Threepenny Opera at the University of Minnesota

Threepenny Opera opened last weekend at the University of Minnesota Department of Theatre Arts and Dance. It's an ambitious and interesting production, but not one that totally worked for me.

I'm no student of world drama, but I understand that the musical by Bertolt Brecht and Kurt Weill, an adaptation of John Gay's The Beggar's Opera, is meant to touch your brain, not your heart. Brecht's Verfremdungseffektsometimes translated as the alienation effect, intentionally creates a distance that prevents the audience from sympathizing with the characters. And the characters in Threepenny are definitely hard to like, from murderers and thieves to crooked cops and mercenary women.

This production uses the English translation of the dialogue by Robert Macdonald with English translation of the lyrics by Jeremy Sams, a version first produced at London's Donmar Warehouse in 1994. (This isn't the version that played in New York in 2006 starring Alan Cumming or the 1989 Broadway production that starred Sting.) Rather than the original setting of Victorian London, this script sets the story in the not-too-distant future. At the Donmar Warehouse, the setting was the time of Prince William's coronation as king. The University production refers to King Donald Trump and includes a mishmash of British and American references.

Photo: Dan Norman Photography.
The set includes arrays of television screens and projections showing news stories and advertisements that ranged from the 1950s through the 1960s. Mary C. Woll's costumes intentionally blur the time period references from the early 1900s to the unspecified future. There are some very intriguing individual costumes, but the total effect was discordant. Some of Kym Longhi's direction was interesting, but the stylized movements used by many of the characters didn't seem to have a purpose.

Is it possible for a Brecht production to be too alienating? I think it is. This version of the script is loaded with profanity that felt gratuitous. Before the show, actors in costume wander the aisles interacting with audience members, and carry the swearing into their banter. I don't think I'm prudish, but it felt overdone and a little "Look at us, we're edgy!"

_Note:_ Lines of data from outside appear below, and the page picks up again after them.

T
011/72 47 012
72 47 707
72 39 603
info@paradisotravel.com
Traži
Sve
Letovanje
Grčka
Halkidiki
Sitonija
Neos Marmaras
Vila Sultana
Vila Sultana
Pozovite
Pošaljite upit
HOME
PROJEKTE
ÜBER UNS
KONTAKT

KRL getting artsy with the program.
All of these factors combined to put me off to the point that it was nearly 45 minutes into the show that I realized that the actors were actually doing a great job! The singing was lovely and the characters quite charismatic, but it was a little hard to see it at first through the layers of artifice. By the end of the show, I was trying to separate the actors' performances from the direction they were given, and found that I admired them all the more for shining through everything else.

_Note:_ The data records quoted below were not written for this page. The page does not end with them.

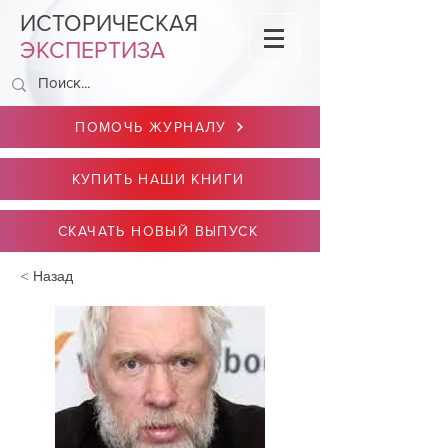
ИСТОРИЧЕСКАЯ
ЭКСПЕРТИЗА
ПОМОЧЬ ЖУРНАЛУ
КУПИТЬ НАШИ КНИГИ
СКАЧАТЬ НОВЫЙ ВЫПУСК
< Назад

In the end, the multiple levels of alienation resulted in me sympathizing with the people on stage - not the characters, but the actors who rose above their surroundings. Even though I didn't care for many of the choices the production makes, I'm sure a student of Brecht and Weill would find much to interest them in this less-familiar version of the show.

Side note: I have to say that one thing I admire in a play is when I'm still thinking about it when it's over. I had a lot to think about after the show, and read quite a bit about the play and its various versions in preparing to write this. It made me really consider the material and what it was I liked and didn't like and why. For a college production, that seems like a success.